Data for review Block Start

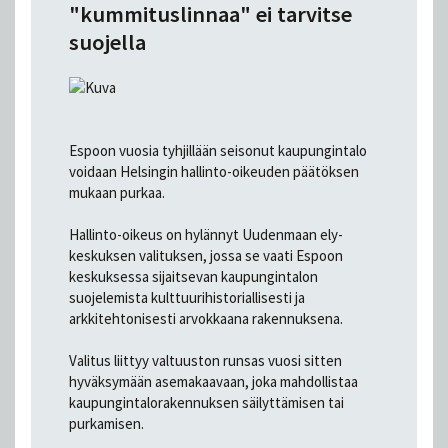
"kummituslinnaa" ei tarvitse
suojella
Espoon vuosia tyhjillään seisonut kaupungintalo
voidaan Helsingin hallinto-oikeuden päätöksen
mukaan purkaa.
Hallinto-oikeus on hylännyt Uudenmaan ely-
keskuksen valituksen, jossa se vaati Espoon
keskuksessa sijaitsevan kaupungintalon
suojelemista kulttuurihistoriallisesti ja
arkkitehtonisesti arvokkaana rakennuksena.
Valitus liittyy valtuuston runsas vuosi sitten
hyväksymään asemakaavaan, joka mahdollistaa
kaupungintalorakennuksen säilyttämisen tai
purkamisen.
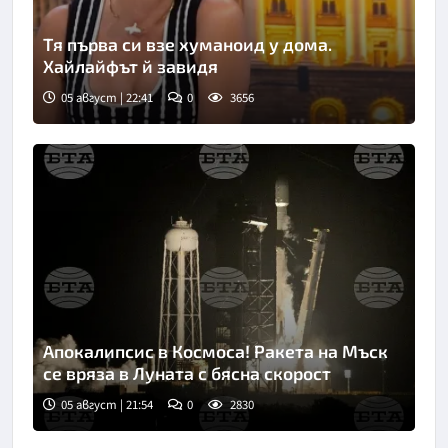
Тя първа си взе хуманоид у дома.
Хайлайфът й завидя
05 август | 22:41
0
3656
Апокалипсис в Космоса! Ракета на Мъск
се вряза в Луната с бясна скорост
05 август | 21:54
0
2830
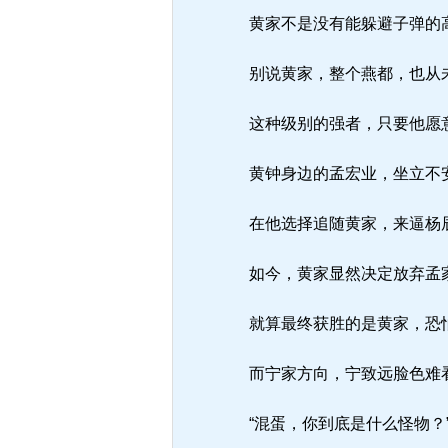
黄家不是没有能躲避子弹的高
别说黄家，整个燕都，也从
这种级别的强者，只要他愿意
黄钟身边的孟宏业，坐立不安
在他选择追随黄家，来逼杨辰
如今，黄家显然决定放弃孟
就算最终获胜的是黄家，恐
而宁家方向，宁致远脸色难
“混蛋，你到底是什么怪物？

Data for review Block End
Data for review Block Start

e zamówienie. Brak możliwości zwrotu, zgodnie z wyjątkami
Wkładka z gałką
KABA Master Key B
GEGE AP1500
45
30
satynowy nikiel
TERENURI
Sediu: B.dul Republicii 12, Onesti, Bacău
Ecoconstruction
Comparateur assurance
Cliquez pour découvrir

Data for review Block End

__Work instruction__. Every line in the entries above that has the word "Espoon" should be identified and copied.

__Task result__.
Espoon vuosia tyhjillään seisonut kaupungintalo
keskuksen valituksen, jossa se vaati Espoon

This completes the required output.